Some economists correctly predicted that return to the gold standard after WWI would cause a deflation.
In the first place there is nothing wrong with deflation per se. In peacetime it just means the economy is getting more efficient so everyone’s savings are increasing in value. This author name drops von Mises and he’s right about von Mises’ prediction. What he doesn’t tell us is that von Mises had nothing against deflation.
In the second place any excessive deflation was caused by the the war, not by gold. Going off the gold standard didn’t relieve the effect of the war but it did transfer the worst economic effects of the war from the well connected to the general public.
Churchill’s decision as Chancellor of the Exchequer to return post World War I Britain to the Gold Standard based on the pound-gold value before the WWI was a disaster for Britain. Even Churchill admitted it was the biggest mistake of his life. British industries found themselves at a huge competitive disadvantage due to the overvalued pound and the necessary high interest rates to maintain the reinstated gold standard. British industries reacted by trying to impose wage cuts and longer hours on workers. The end result was the Miners and General Strike of 1926
The same conditions pertained after WWII, but the US tried something different then, and instituted the Marshall Plan to get Europe's economy going again.

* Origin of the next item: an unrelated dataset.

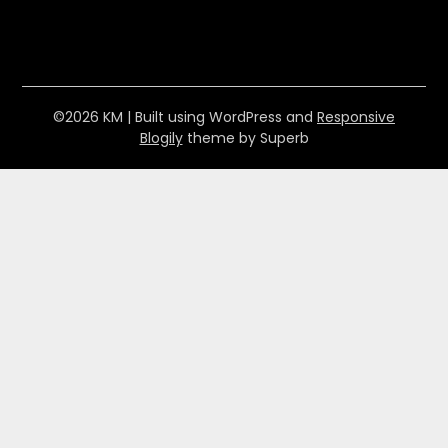
©2026 KM
| Built using WordPress and
Responsive
Blogily
theme by Superb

Had the US done that after WWI, and forgiven British/French debt and shipped back the gold they had sold off - simultaneously requiring the forgiveness of the German reparations "debt" - Europe would have been in a condition to recover stably.
But presumably that would have required more magnanimity than the Americans were feeling at the time . . . The trouble is that that is a second guess, based on how bad things actually went after WWI the way the money standard was in fact done.